Brandon Square’s analogy overlooks the fact that, in the present case, the condemning authority has identified and implemented a project that directly affects the property sought to be condemned.  Rather than asserting a vague desire to do something with the property at some point in the future, MAC here has articulated a concrete need for some action to be taken.

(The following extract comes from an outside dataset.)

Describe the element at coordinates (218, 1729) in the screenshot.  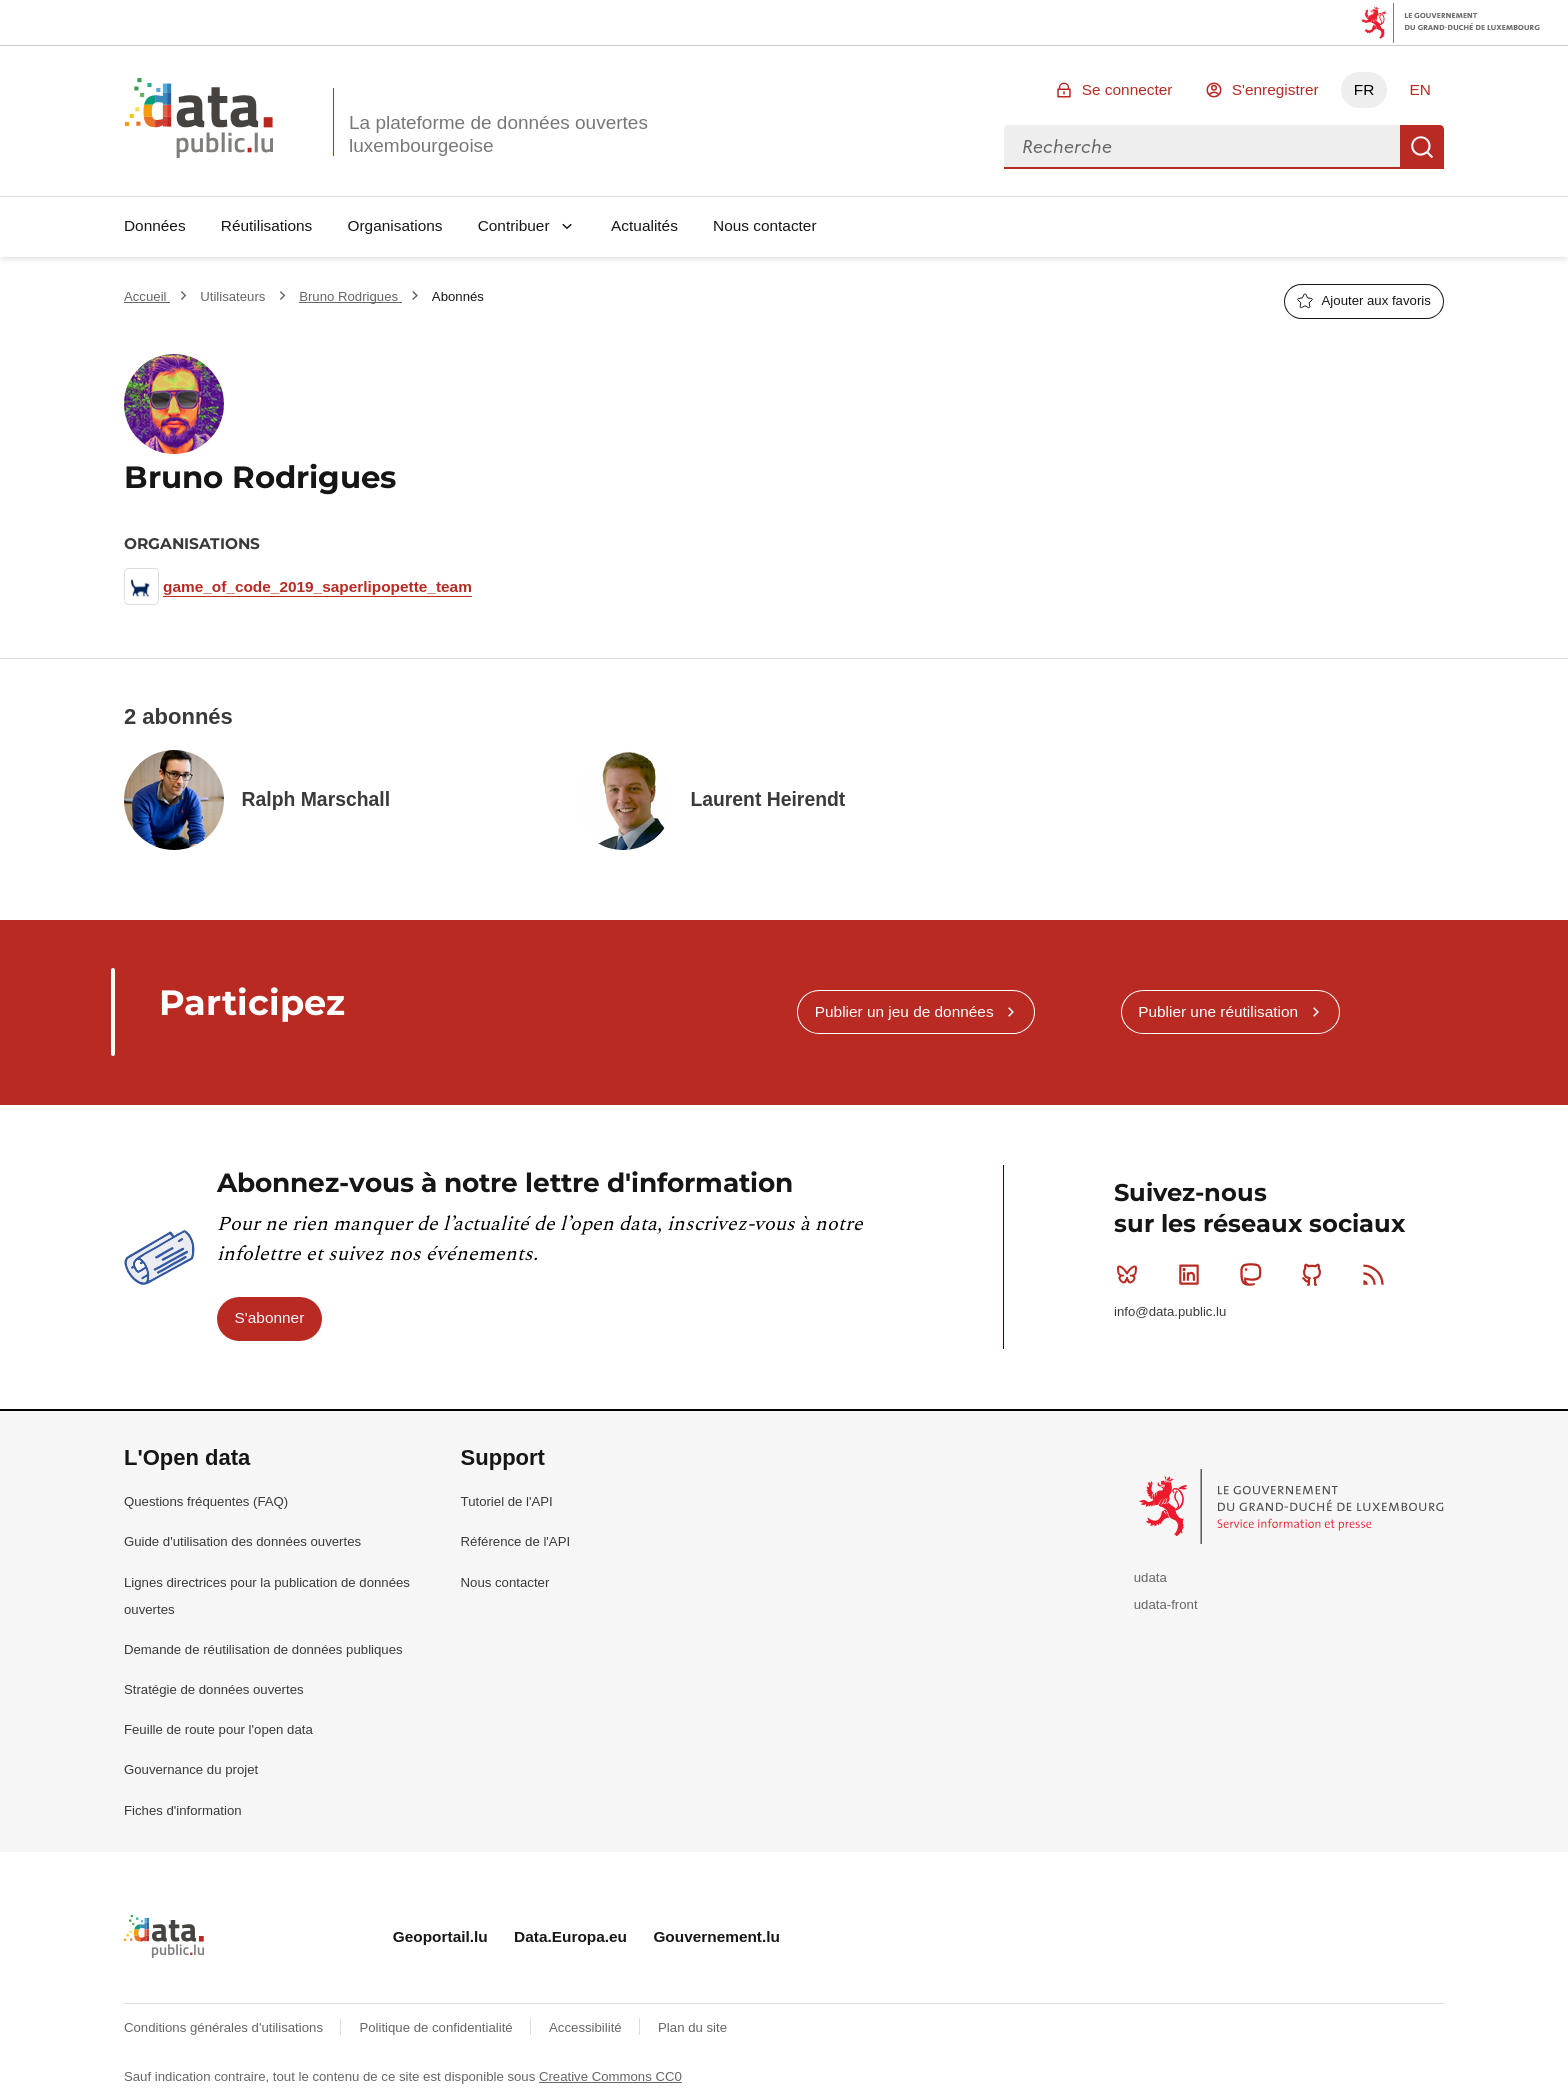
I see `Feuille de route pour l'open data` at that location.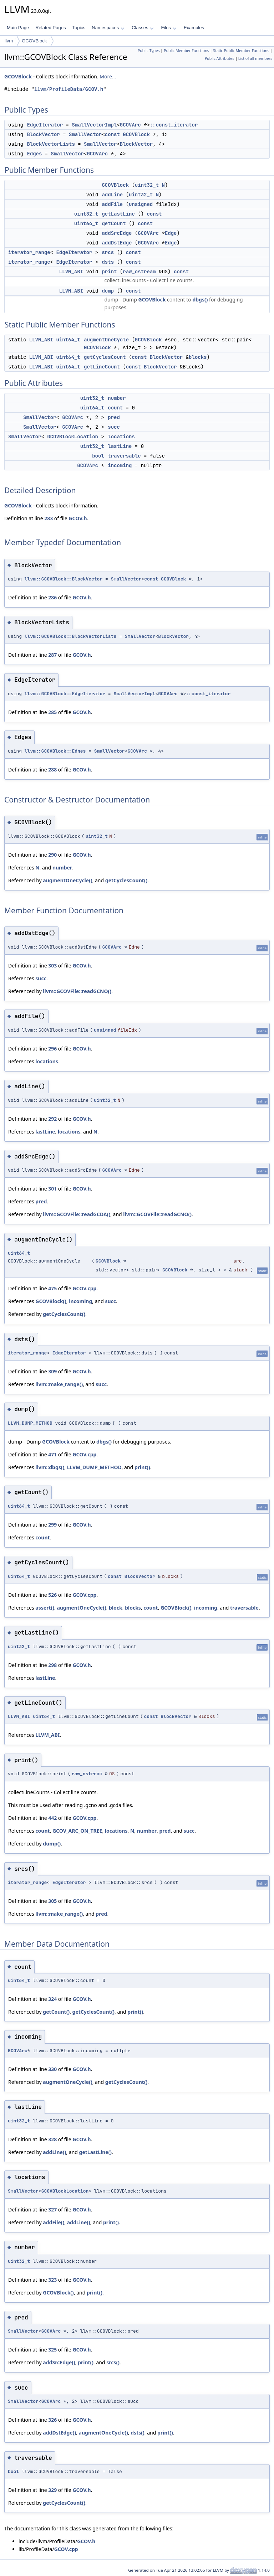 This screenshot has height=2576, width=274. Describe the element at coordinates (120, 446) in the screenshot. I see `lastLine` at that location.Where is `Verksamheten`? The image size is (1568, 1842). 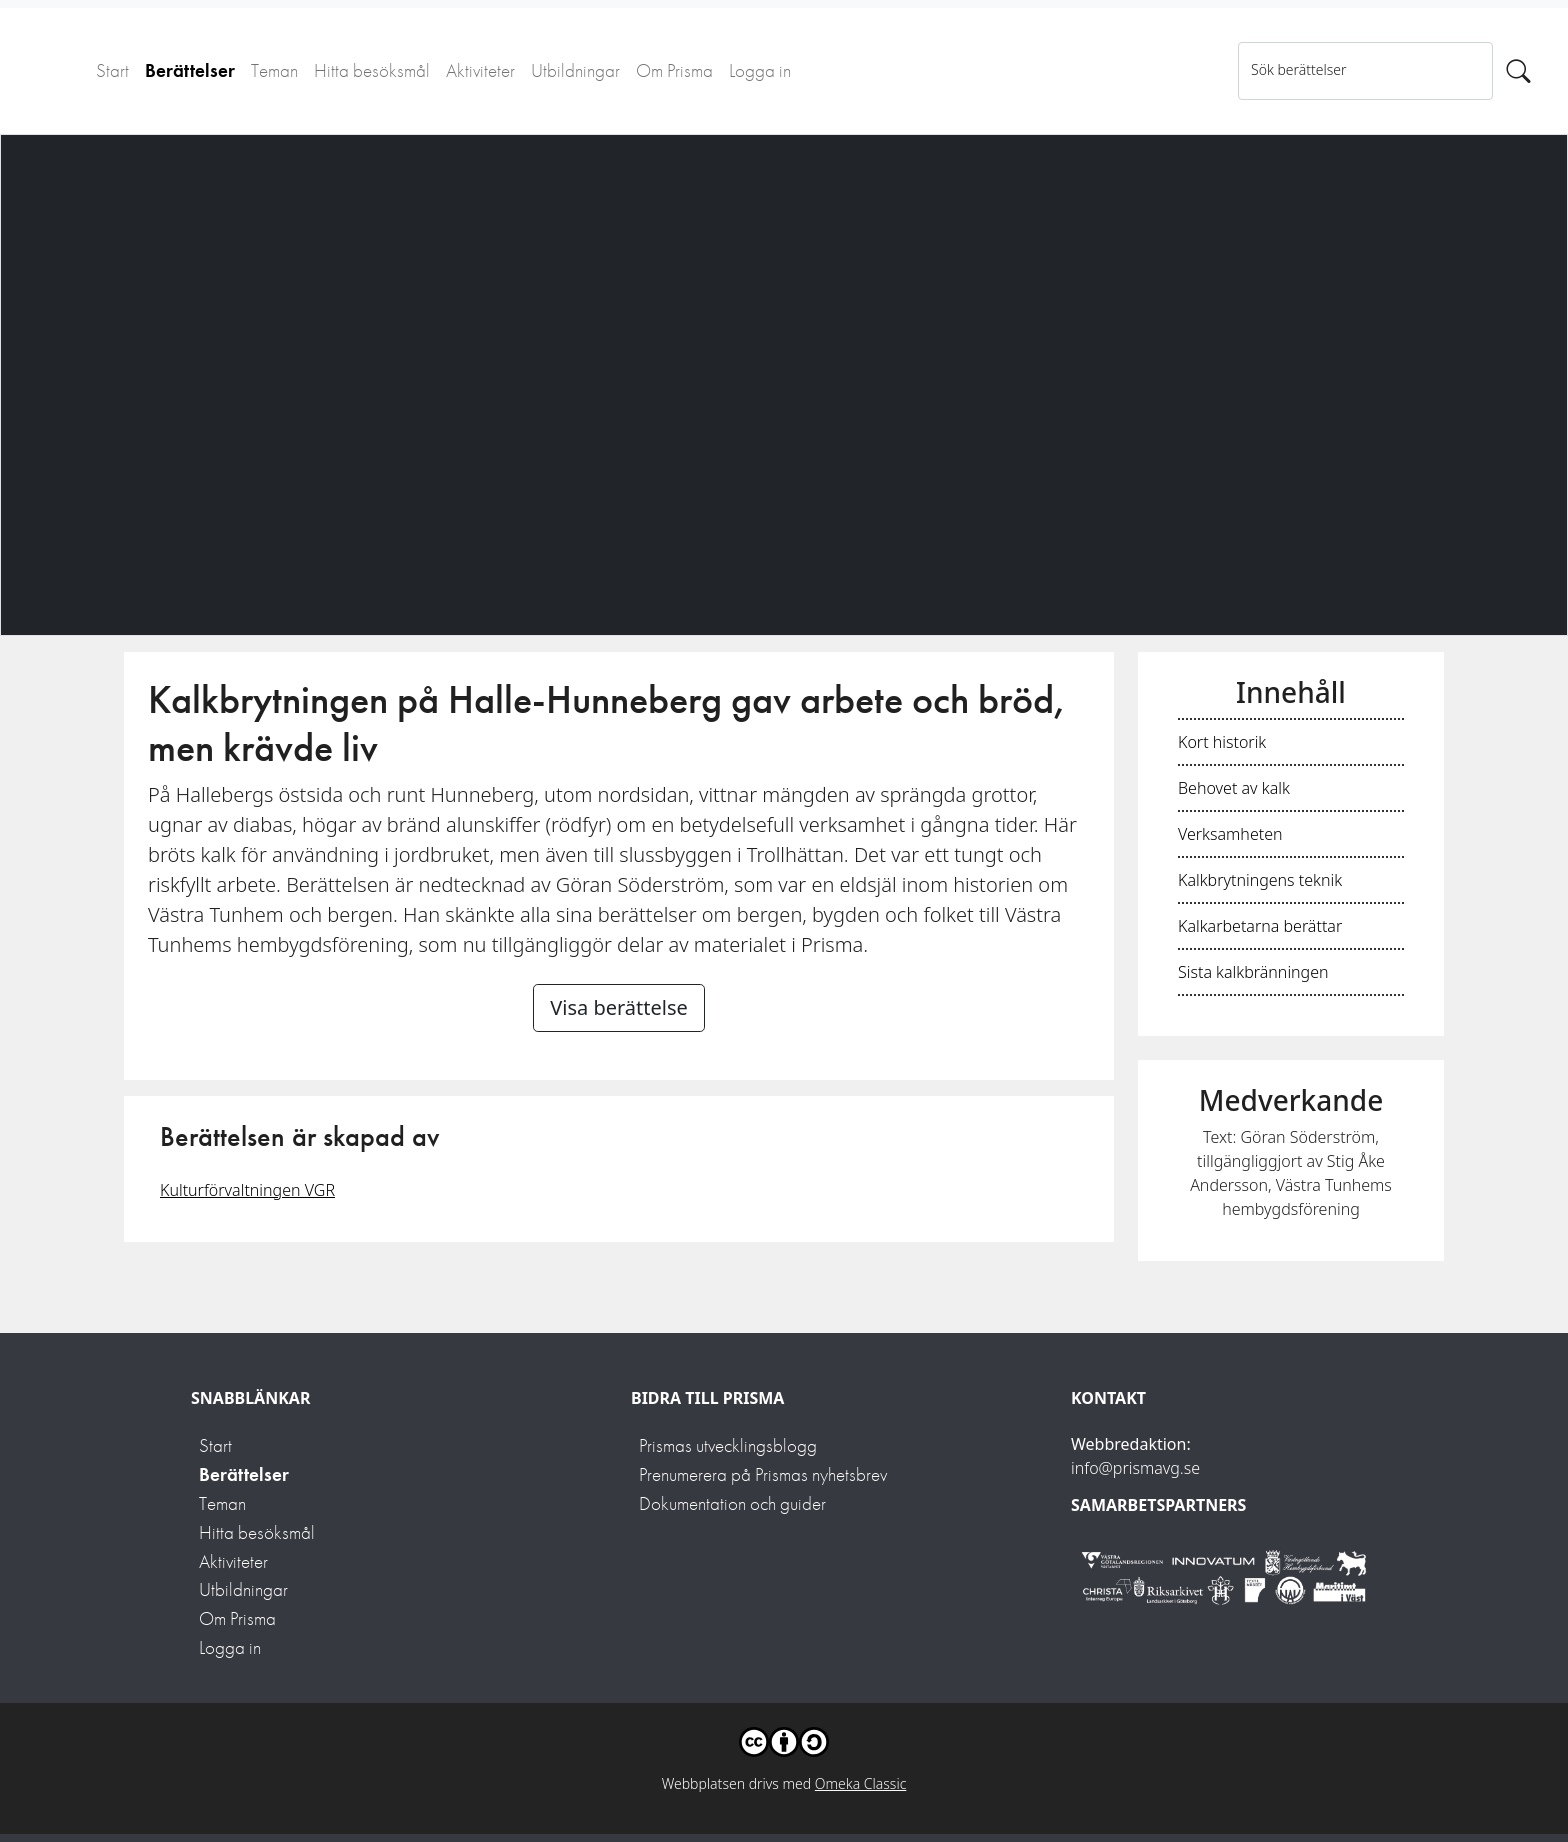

            Because we conclude that the MAC’s taking of Brandon Square’s land is not speculative but a reasonably necessary and convenient part of the completed runway project, the MAC has the ability to take the land.  The district court noted the relatively novel concept advanced by Brandon Square that a condemning authority should take only the smallest property interest necessary to achieve the public purpose, but concluded that no basis can be found “in Minnesota law for separating the buildings from the real property on which they sit.  Although such a remedy would no doubt appeal to landowners facing condemnation of their property, its availability will likely need to be the product of legislative action rather than trial court creativity.”  Likewise, the 2006 amendments to the eminent-domain statutes do not require such a precise finding of necessity.  2006 Minn. Laws ch. 214, at 195-206.  We, too, agree that Brandon Square’s desired precision for necessity is best found through legislative processes.